Tales of the Track : Area man recalls racetrack memories

DAILY LEADER / KATIE WILLIAMSON / Albert Sutton, 90, and his wife Betty Jean Sutton, 83, of Bogue Chitto hold a photo of the racehorse "Bull Shooter" from August 1959.

DAILY LEADER / KATIE WILLIAMSON / Albert Sutton, 90, and his wife Betty Jean Sutton, 83, of Bogue Chitto hold a photo of the racehorse “Bull Shooter” from August 1959.

A display of old photos in cardboard mats, dated from the 1950s, were scattered across the kitchen table. The images displayed jockeys mounted on horses posing for posterity after a race and finish line shots of the winning steeds.

Albert Sutton’s 90 year-old fingers thumbed through the stacks as he rattled off the names of horses, jockeys, trainers and even the winners’ purses as if the races were yesterday.

“He was going to be sold for dog food for $50,” said Sutton, pointing to a picture of Bull Shooter. “My brother told the man, I’ll give you $50 for him.
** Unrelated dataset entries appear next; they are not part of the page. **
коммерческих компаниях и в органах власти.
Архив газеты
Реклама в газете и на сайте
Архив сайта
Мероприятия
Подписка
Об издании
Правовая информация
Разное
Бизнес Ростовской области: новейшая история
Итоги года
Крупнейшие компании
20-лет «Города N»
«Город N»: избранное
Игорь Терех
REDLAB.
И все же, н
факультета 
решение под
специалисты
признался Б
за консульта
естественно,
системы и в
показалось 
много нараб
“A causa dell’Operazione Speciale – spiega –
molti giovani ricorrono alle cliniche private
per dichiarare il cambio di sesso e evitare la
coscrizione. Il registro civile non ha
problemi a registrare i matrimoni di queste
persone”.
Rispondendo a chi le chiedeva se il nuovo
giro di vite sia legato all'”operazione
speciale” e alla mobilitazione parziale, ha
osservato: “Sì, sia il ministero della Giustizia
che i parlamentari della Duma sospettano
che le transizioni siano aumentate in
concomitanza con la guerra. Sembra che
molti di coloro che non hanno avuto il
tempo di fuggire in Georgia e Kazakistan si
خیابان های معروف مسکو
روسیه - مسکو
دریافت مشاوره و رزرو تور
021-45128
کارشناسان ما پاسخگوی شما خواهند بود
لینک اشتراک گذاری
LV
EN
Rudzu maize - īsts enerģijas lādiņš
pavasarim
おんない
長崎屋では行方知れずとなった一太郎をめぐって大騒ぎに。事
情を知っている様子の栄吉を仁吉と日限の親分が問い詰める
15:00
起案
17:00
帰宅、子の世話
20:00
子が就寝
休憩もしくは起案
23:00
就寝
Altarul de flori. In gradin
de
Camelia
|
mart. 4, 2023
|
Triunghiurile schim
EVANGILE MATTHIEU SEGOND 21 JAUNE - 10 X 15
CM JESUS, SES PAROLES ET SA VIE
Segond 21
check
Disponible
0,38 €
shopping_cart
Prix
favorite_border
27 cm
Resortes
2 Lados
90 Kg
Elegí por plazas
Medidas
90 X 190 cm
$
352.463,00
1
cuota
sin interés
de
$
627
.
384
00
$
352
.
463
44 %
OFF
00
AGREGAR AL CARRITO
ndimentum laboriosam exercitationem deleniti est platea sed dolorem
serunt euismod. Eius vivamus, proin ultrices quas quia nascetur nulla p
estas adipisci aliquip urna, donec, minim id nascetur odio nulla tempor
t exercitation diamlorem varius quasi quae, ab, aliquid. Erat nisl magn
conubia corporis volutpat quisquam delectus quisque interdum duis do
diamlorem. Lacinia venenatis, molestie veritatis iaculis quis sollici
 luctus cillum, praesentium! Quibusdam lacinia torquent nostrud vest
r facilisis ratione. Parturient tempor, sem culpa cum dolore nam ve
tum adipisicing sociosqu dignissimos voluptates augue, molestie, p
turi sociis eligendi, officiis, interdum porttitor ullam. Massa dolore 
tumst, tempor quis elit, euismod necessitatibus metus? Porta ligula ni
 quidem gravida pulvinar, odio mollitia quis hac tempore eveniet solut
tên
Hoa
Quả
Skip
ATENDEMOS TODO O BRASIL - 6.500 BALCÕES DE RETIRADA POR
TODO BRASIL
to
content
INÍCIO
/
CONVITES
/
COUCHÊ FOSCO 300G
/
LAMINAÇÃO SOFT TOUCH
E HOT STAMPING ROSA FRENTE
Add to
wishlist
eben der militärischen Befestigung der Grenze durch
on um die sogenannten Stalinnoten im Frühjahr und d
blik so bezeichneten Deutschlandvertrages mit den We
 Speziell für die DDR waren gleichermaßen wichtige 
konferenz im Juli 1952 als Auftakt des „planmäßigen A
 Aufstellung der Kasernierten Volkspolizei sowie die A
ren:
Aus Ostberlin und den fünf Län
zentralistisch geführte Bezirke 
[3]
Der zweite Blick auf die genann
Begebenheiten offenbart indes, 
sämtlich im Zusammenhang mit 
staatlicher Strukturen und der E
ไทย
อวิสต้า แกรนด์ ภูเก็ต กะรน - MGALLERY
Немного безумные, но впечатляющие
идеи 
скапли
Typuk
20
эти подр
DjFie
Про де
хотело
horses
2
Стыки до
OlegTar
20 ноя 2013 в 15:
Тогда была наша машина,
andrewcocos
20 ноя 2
They laughed and said that will be the horse that the Suttons will never win a race with. My brother said we’ll see. About three or four weeks later, he ran and won.”

For Sutton, the track is about the stories. Watching the horses run is second only to reminiscing. Although Sutton only worked at the racetracks for a year, his work and the work of his brothers colored his fondness of horseracing to this day.

Sutton’s job was to cool down the horses after a race or exercise the horses by walking them around the track, while his brothers, Rudolph Sutton, TJ Sutton and Devo Sutton, bought and trained horses. (Albert Sutton is the only living brother.) The group is even related by marriage to the late Bill Shoemaker, a famous jockey with 8,833 wins.

“He was just a little squirt of a thing,” said Betty Jean Sutton, Albert Sutton’s wife casually about Shoemaker.

“Track is a hard life for young men. It’s good but hard,” said Sutton. He said his work was not particularly backbreaking for him, but it was hard to live off the money. The men who worked the stables often slept on cots in the stable’s tack room because they could not afford to rent a room.

After his year at the track, Sutton enlisted in the army. He never returned to work for the track, but he and his wife continued to attend various races across the country.

“It’s a thrill; something different,” said Betty Jean Sutton. “If you get to go one time, you’d like it. The horses are beautiful.”

The Suttons have since retired from the track scene. The tracks are to far away and they are less mobile, but Albert keeps up with major races on television.

Sutton continued shuffling through his collection of black and white memories with great enthusiasm. The thrill of the stories has not faded with time.